La chiesa londinese che respinse Oscar Wilde si apre alla messe per i gay

Oscar Wilde

Ma poi, esiste una distinzione netta tra le messe gay e le messe etero? La funzione non è sempre la stessa? E i fedeli non sono i fedeli e basta? Stremato da una condanna ingiusta per sodomia, in buona sostanza per l'«amore che non osa pronunciare il proprio nome», il poeta Oscar Wilde forse magari ebbe proprio quest'intuizione quando tentò, con scarso successo, di farsi accogliere dalla chiesa dell'Immacolata Concezione nel quartiere londinese di Mayfair.

Non fu una buona idea, pare che i preti non lo accolsero affatto, malgrado la "cordiale accoglienza" figuri nella prassi di quella chiesa e Oscar dovette curare altrove i postumi devastanti che un duro procedimento giudiziario  - «La tragedia più orribile di tutta la storia della letteratura », la definì Hall Caine – ebbero sulla sua anima.

Il genio, di Oscar Wilde, così come la sua intuizione, rimasero, tant'è che a quasi centosedici anni di distanza l'eco di quella richiesta pare sia stata accolta.

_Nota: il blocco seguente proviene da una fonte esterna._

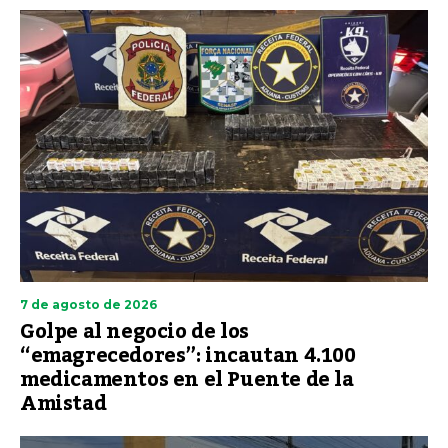
7 de agosto de 2026
Golpe al negocio de los
“emagrecedores”: incautan 4.100
medicamentos en el Puente de la
Amistad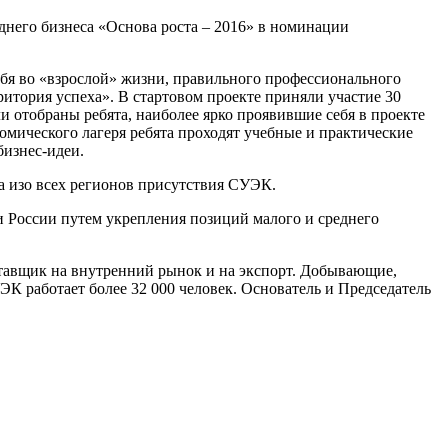
него бизнеса «Основа роста – 2016» в номинации
бя во «взрослой» жизни, правильного профессионального
рритория успеха». В стартовом проекте приняли участие 30
и отобраны ребята, наиболее ярко проявившие себя в проекте
мического лагеря ребята проходят учебные и практические
бизнес-идеи.
а изо всех регионов присутствия СУЭК.
 России путем укрепления позиций малого и среднего
авщик на внутренний рынок и на экспорт. Добывающие,
 работает более 32 000 человек. Основатель и Председатель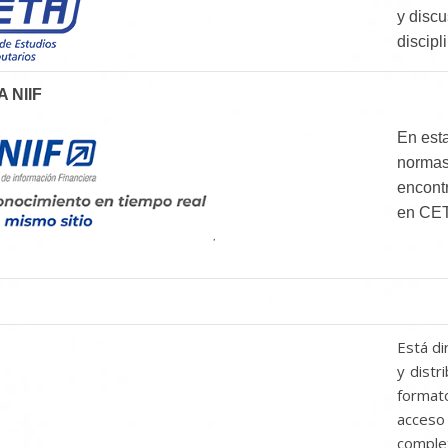
y discu
discipl
 NIIF
En esta
normas
encontr
en CETA
Está di
y distr
format
acceso
complet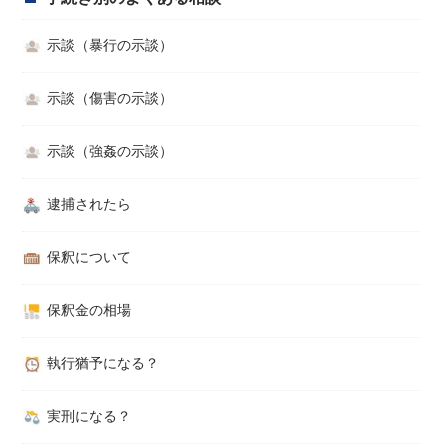
示談（暴行の示談）
示談（傷害の示談）
示談（強姦の示談）
逮捕されたら
保釈について
保釈金の相場
執行猶予になる？
実刑になる？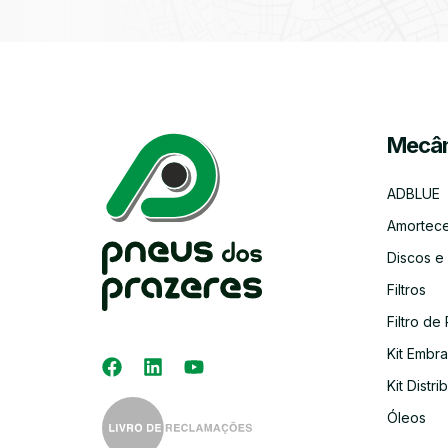
Mecân
ADBLUE
Amortec
Discos e
Filtros
Filtro de 
Kit Embr
Kit Distri
Óleos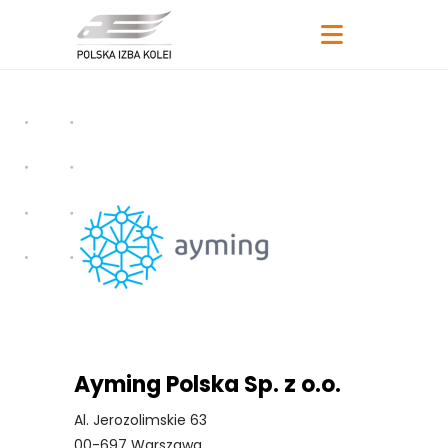
Ayming Polska Sp. z o.o.
Al. Jerozolimskie 63
00-697 Warszawa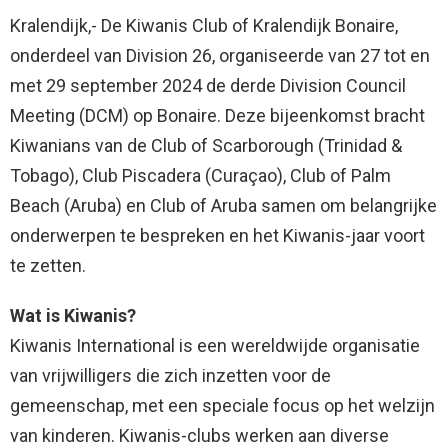
Kralendijk,- De Kiwanis Club of Kralendijk Bonaire,
onderdeel van Division 26, organiseerde van 27 tot en
met 29 september 2024 de derde Division Council
Meeting (DCM) op Bonaire. Deze bijeenkomst bracht
Kiwanians van de Club of Scarborough (Trinidad &
Tobago), Club Piscadera (Curaçao), Club of Palm
Beach (Aruba) en Club of Aruba samen om belangrijke
onderwerpen te bespreken en het Kiwanis-jaar voort
te zetten.
Wat is Kiwanis?
Kiwanis International is een wereldwijde organisatie
van vrijwilligers die zich inzetten voor de
gemeenschap, met een speciale focus op het welzijn
van kinderen. Kiwanis-clubs werken aan diverse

La decisione è stata presa dall’arcivescovo di Westminster Vincent Nichols, capo della chiesa cattolica di Inghilterra e Galles, che di fatto non cambia per sua stessa ammissione, la visione della chiesa riguardo a «questioni di moralità sessuale», ma concede una nuova sede alle Soho Masses, e le sposta proprio in quel luogo di culto

Da interpretarsi, quest'apertura, dopo il no di qualche tempo fa, comunque come un modo per riconoscere i credenti gay cattolici londinesi, e permettere loro di officiare le funzioni come qualunque altro cattolico, oltretutto in un luogo simbolico.